Mathilde había sido proyectada al centro del salón. A su alrededor, todo estaba por el suelo: la mesita yacía a su lado, el cuadro de encima de la chimenea se había roto al caer, esparciendo mil fragmentos de cristal sobre la alfombra. La puerta del frigorífico colgaba de las bisagras, la gran lámpara se balanceaba, peligrosamente suspendida de los cables eléctricos. Un olor acre de humo se filtraba ya a través del suelo. Mathilde se incorporó y se pasó las manos por la cara para retirar el polvo que la cubría. La escayola se había rajado de arriba abajo. Separó con decisión los bordes y la arrojó lejos. Haciendo acopio de todas sus fuerzas, se apoyó en el respaldo de la silla volcada y se levantó. Avanzó cojeando entre los escombros, tocó la puerta de entrada y, como no estaba caliente, salió al rellano y se acercó a la barandilla. Al asomarse, vio por dónde podría abrirse camino entre los numerosos focos del incendio y empezó a bajar la escalera haciendo caso omiso de las dolorosas punzadas que sentía en la pierna. En el recibidor, la temperatura era insoportable; tenía la impresión de que el pelo y las pestañas se le iban a incendiar de un momento a otro. Delante de ella, una viga al rojo vivo se desprendió del techo, arrastrando en su caída una lluvia de brasas rojizas. El concierto de crujidos de madera era ensordecedor, el aire que aspiraba le quemaba los pulmones; cada vez que inspiraba, Mathilde se asfixiaba. El último peldaño le despertó demasiado vivamente el dolor, las piernas le fallaron y cayó cuan larga era. En el suelo, aprovechó el poco oxígeno que quedaba en la habitación. Inspiró y espiró a costa de grandes esfuerzos y se rehízo. A su derecha había un enorme boquete en la pared; le bastaría arrastrarse unos metros para salvar la vida. Pero a su izquierda, a la misma distancia. Reina yacía boca arriba. Sus miradas se cruzaron a través de un velo de humo. Reina le indicó con la mano que se marchara y le señaló la abertura.

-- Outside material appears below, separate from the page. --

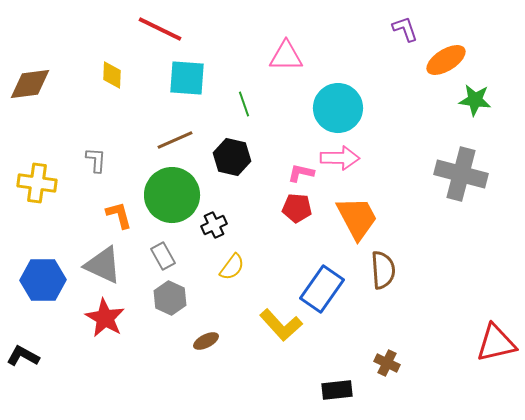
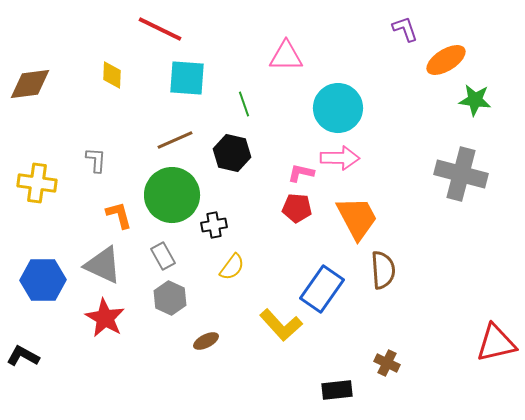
black hexagon: moved 4 px up
black cross: rotated 15 degrees clockwise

Mathilde se puso en pie con un grito de dolor. Apretando las mandíbulas hasta casi partirse los dientes, avanzó hacia Reina. Cada paso asestaba un puñetazo en su carne. Apartó los jirones de artesonado lamidos por el fuego y continuó avanzando. Entró en las habitaciones de Reina y se tendió a su lado para recobrar el aliento.

– Voy a ayudarla a levantarse, usted agárrese a mí -dijo, jadeando.

Reina pestañeó en señal de asentimiento. Mathilde pasó un brazo por debajo de la nuca de la anciana e intentó levantarla.

El dolor fue insoportable, una constelación de estrellas la cegó, perdió el equilibrio.

– Sálvate tú -dijo Reina-. No discutas y sal de aquí. Dile a Zofia de mi parte que la quiero; dile también que me ha encantado conversar contigo, que eres muy cariñosa. Eres una chica maravillosa, Mathilde, tienes un corazón de oro; simplemente debes tratar de escoger mejor a quién se lo entregas. Vamos, vete antes de que sea demasiado tarde. De todas formas, quería que esparcieran mis cenizas alrededor de la casa, así que más o menos se habrá cumplido mi voluntad.